=== What is needed ===
Make an exact copy of the data below, leaving out every picture.

[Stored data entries]
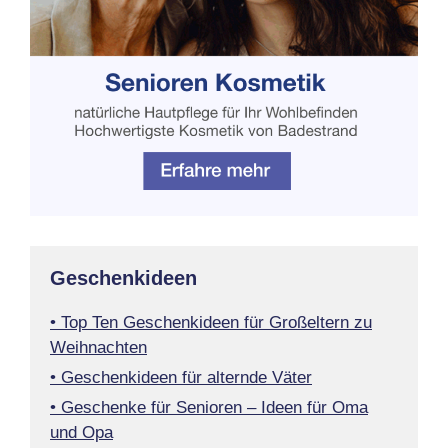
Geschenkideen
• Top Ten Geschenkideen für Großeltern zu
Weihnachten
• Geschenkideen für alternde Väter
• Geschenke für Senioren – Ideen für Oma
und Opa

=== Answer to this exercise ===
Geschenkideen
• Top Ten Geschenkideen für Großeltern zu
Weihnachten
• Geschenkideen für alternde Väter
• Geschenke für Senioren – Ideen für Oma
und Opa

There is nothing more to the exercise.